Mentre per qualche psicologo la nostra società sta virando verso un principio matriarcale o quanto meno sta annullando quello patriarcale, una cultura dalla forte impronta matriarcale è emersa in Cina, ma è forse già in crisi. Si tratta della cultura dei Mosuo, una popolazione che vive nel distretto di Yongning. Vari reportage e libri ci spiegano i caratteri di questa società. Secondo quanto scrive l’antropologa Christine Mathieu alla conclusione del volume Il paese delle donne (l’autobiografia della cantante Yang Erche Namu, che appartiene alla etnia Mosuo, pubblicata da Sperling e Kupfer 2003), questa cultura è fondamentalmente matrilineare: in altre parole, la discendenza e i legami familiari dipendono dalla linea materna e non da quella paterna.
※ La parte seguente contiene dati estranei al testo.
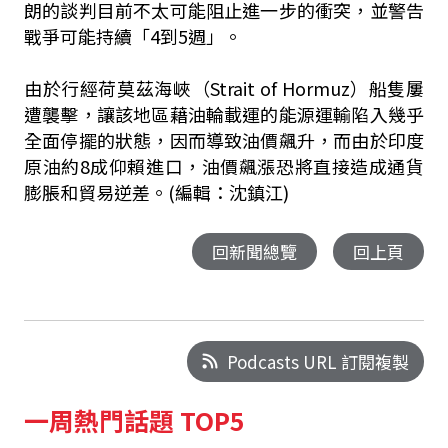
朗的談判目前不太可能阻止進一步的衝突，並警告
戰爭可能持續「4到5週」。
由於行經荷莫茲海峽（Strait of Hormuz）船隻屢
遭襲擊，讓該地區藉油輪載運的能源運輸陷入幾乎
全面停擺的狀態，因而導致油價飆升，而由於印度
原油約8成仰賴進口，油價飆漲恐將直接造成通貨
膨脹和貿易逆差。(編輯：沈鎮江)
回新聞總覽
回上頁
Podcasts URL 訂閱複製
一周熱門話題 TOP5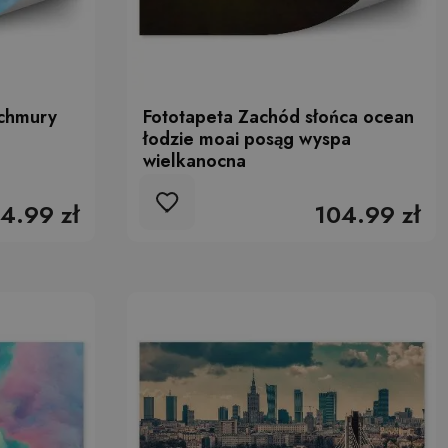
 chmury
Fototapeta Zachód słońca ocean
łodzie moai posąg wyspa
wielkanocna
4.99 zł
104.99 zł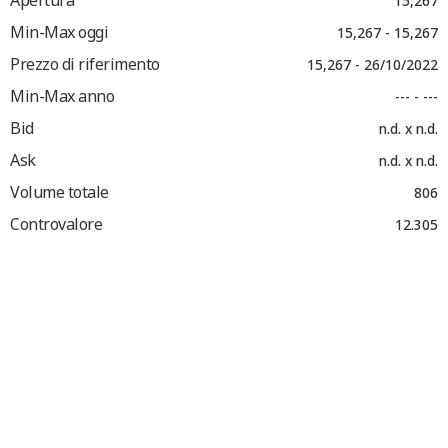
Apertura
15,267
Min-Max oggi
15,267 - 15,267
Prezzo di riferimento
15,267 - 26/10/2022
Min-Max anno
--- - ---
Bid
n.d. x n.d.
Ask
n.d. x n.d.
Volume totale
806
Controvalore
12.305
La famiglia mosuo ruota quindi attorno alla linea di discendenza materna, e al suo interno annovera tutti parenti di sangue. Il genitore maschio dei figli non fa parte della famiglia e può anche essere ignorato dai figli. È improprio però parlare di matriarcato perché i quadri del potere delle istituzioni della regione sono nelle mani degli uomini.

Il matrimonio itinerante


Una delle caratteristiche dei Mosuo è l’assenza del matrimonio: i rapporti amorosi e sessuali si svolgono sulla base del reciproco consenso e possono essere interrotti senza complicazioni (anche se alcuni possono proseguire per tutta la vita): è il cosiddetto “matrimonio itinerante”. Questo modo di concepire i rapporti fa sì che la tolleranza prevalga sulla gelosia, scrive Ricardo Coler in un reportage sulla sua permanenza presso i Mosuo (Il regno delle donne, Nottetempo, Roma 2013).


Un mondo inconsueto, dunque, dove la famiglia estesa, tutta di consanguinei, segue le decisioni della matriarca e dove però tutti hanno il diritto di parola, dove l’amore è vissuto fuori da istituzioni, dove la figura del padre non è centrale ed è anzi ignorata.

La cultura mosuo ha resistito alle pressioni dei funzionari comunisti cinesi, che non accettavano un modo di vivere così libertino.

Ma resisterà a quelle del turismo e all’integrazione con il mondo globalizzato?